**INSTRUCTIONS TO FOLLOW**
Once you have read the listing, output it exactly and completely.
(GIVEN DATA Opens)
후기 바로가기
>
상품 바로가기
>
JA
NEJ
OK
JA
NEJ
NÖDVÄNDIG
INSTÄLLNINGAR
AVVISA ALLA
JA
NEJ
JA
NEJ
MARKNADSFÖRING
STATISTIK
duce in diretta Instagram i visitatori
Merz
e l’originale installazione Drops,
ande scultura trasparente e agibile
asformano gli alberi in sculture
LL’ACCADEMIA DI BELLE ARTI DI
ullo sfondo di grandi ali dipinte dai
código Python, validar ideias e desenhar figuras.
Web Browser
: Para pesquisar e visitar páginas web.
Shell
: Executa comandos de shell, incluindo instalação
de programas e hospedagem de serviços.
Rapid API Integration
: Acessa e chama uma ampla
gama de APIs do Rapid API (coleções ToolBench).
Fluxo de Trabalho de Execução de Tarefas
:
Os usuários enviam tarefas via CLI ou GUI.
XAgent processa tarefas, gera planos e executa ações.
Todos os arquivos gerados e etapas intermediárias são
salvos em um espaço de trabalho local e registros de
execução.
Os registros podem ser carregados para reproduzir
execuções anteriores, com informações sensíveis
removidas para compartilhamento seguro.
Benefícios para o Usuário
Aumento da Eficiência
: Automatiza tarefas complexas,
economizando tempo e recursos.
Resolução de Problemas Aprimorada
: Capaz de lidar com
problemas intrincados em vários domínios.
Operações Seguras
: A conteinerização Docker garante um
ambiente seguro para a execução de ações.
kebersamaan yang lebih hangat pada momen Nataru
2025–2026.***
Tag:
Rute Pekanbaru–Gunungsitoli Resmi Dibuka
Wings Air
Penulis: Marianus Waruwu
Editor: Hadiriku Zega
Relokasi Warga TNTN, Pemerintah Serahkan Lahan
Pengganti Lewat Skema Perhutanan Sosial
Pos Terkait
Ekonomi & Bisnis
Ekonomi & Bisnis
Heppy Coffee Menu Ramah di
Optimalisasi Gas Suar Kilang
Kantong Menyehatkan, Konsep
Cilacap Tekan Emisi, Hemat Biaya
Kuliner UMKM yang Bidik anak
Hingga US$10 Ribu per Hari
(GIVEN DATA Closes)
**ANSWER AREA**
후기 바로가기
>
상품 바로가기
>
JA
NEJ
OK
JA
NEJ
NÖDVÄNDIG
INSTÄLLNINGAR
AVVISA ALLA
JA
NEJ
JA
NEJ
MARKNADSFÖRING
STATISTIK
duce in diretta Instagram i visitatori
Merz
e l’originale installazione Drops,
ande scultura trasparente e agibile
asformano gli alberi in sculture
LL’ACCADEMIA DI BELLE ARTI DI
ullo sfondo di grandi ali dipinte dai
código Python, validar ideias e desenhar figuras.
Web Browser
: Para pesquisar e visitar páginas web.
Shell
: Executa comandos de shell, incluindo instalação
de programas e hospedagem de serviços.
Rapid API Integration
: Acessa e chama uma ampla
gama de APIs do Rapid API (coleções ToolBench).
Fluxo de Trabalho de Execução de Tarefas
:
Os usuários enviam tarefas via CLI ou GUI.
XAgent processa tarefas, gera planos e executa ações.
Todos os arquivos gerados e etapas intermediárias são
salvos em um espaço de trabalho local e registros de
execução.
Os registros podem ser carregados para reproduzir
execuções anteriores, com informações sensíveis
removidas para compartilhamento seguro.
Benefícios para o Usuário
Aumento da Eficiência
: Automatiza tarefas complexas,
economizando tempo e recursos.
Resolução de Problemas Aprimorada
: Capaz de lidar com
problemas intrincados em vários domínios.
Operações Seguras
: A conteinerização Docker garante um
ambiente seguro para a execução de ações.
kebersamaan yang lebih hangat pada momen Nataru
2025–2026.***
Tag:
Rute Pekanbaru–Gunungsitoli Resmi Dibuka
Wings Air
Penulis: Marianus Waruwu
Editor: Hadiriku Zega
Relokasi Warga TNTN, Pemerintah Serahkan Lahan
Pengganti Lewat Skema Perhutanan Sosial
Pos Terkait
Ekonomi & Bisnis
Ekonomi & Bisnis
Heppy Coffee Menu Ramah di
Optimalisasi Gas Suar Kilang
Kantong Menyehatkan, Konsep
Cilacap Tekan Emisi, Hemat Biaya
Kuliner UMKM yang Bidik anak
Hingga US$10 Ribu per Hari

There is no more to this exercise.